3 elements essential for population health management strategy

Many organizations are finding the rush to implement EHRs years ago may have been short-sighted or premature, discovering their electronic data is siloed and largely inaccessible for any meaningful population health management (PHM) analysis.

As such, organizations are working to optimize or replace EHRs, which is proving to be just as expensive, if not more so.

However, a new or optimized EHR is not necessary for organizations to achieve their PHM and value-based care goals. What is required is that they strategically implement technology and workflows to automate data capture, analysis and even patient outreach to help control the staggering expenditures of chronic disease.

Ever expanding value-based payment
Now that nearly all hospitals and health systems have electronic health records (EHRs), organizations are attempting to leverage this data to improve outcomes and reimbursement under value-based care payment models. But, value-based care goals are uniquely based on an organization’s patient characteristics, but nearly all providers’ PHM and value-based care goals are squarely focused on chronic disease. This is not surprising considering chronic disease consumes more than $3 out of every $4 spent on healthcare.

That is why marrying PHM and value-based care goals will not only guide how organizations implement technology and workflows to manage chronic-condition populations, but it will also save physicians, care managers and other providers time in the long-run.

Three elements of effective, automated PHM
The three elements of an effective PHM strategy are focused on helping care managers and physicians minimize their search for data as well as manual data entry. However, organizations need to first set these automated processes in motion. Establishing patient outreach parameters beforehand based on the organization’s value-based care goals is required.

The three PHM strategy elements are:

1. Integrated information systems through a PHM hub
To make PHM processes more efficient, organizations need to first align PHM and value-based care quality goals. MACRA’s Quality Payment Program is just the tip of the iceberg when it comes to value-based care as both the federal and government and commercial payers are continually pursing new programs. A new enterprise-wide EHR system is not a requirement for effective PHM, but data from the EHR as well as from patient registries or HL7 feeds needs to be comprehensive and timely for meaningful analysis and reporting. That’s why organizations need to seek out a platform that is truly vendor agnostic and easy to integrate. Expensive customizations or a flat-out refusal to link systems with other vendors should immediately disqualify any platform going forward.

2. Intervention rules based on Value-Based Care goals
Once systems are integrated with a PHM platform, the organization will need to establish rules that will trigger an automated intervention notification to at-risk patients. This could be based on clinical and behavioral data, such as test results, care-plan adherence patterns, or missed appointments. Sophisticated PHM platforms, however, incorporate in the analysis clinical data with rich social information, such as data on education, employment, income, debt, family and social support, neighborhood, and other metrics.

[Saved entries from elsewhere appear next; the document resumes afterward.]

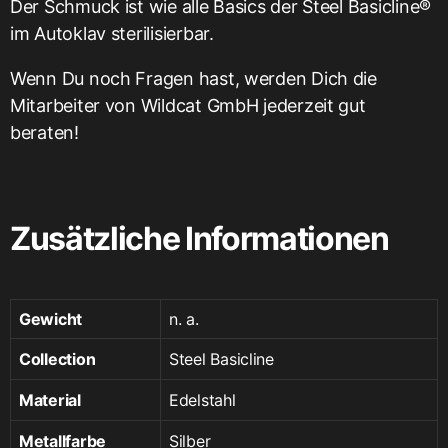
Der Schmuck ist wie alle Basics der Steel Basicline®
im Autoklav sterilisierbar.
Wenn Du noch Fragen hast, werden Dich die
Mitarbeiter von Wildcat GmbH jederzeit gut
beraten!
Zusätzliche Informationen
Gewicht
n. a.
Collection
Steel Basicline
Material
Edelstahl
Metallfarbe
Silber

Based on these factors, an organization can establish rules to automatically contact patients within a designated population using their preferred communication method. These notifications could prompt the patient to take an action, offer education or to remind them about upcoming care and offer help. Multiple rules can be combined for an even more granular automated analysis and outreach. Regardless, the care manager would only have to create the rules one time and the platform will automatically search the databases for at-risk patients.

3. Pre-established workflows
With the rules in place, the physician and care manager will need to create a workflow for responding to patients in the targeted population, or to receive notifications from the PHM platform if an automated outreach is not feasible or appropriate. Many times, an in-office appointment is not always necessary. A phone call with a clinical support staff member, automated prescription renewal, help with transportation, or overcoming an appointment scheduling obstacle is enough to get the patient back on track with treatment adherence. The key with these workflows is to respond as quickly as possible to help the patient re-engage in their treatment plan.

By following these three elements, organizations can begin to take on the enormous costs of chronic conditions while improving the efficiency of high-risk patient outreach and communication. The resulting increased adherence and engagement will continue to pay dividends as the industry deepens its commitment to value-based care.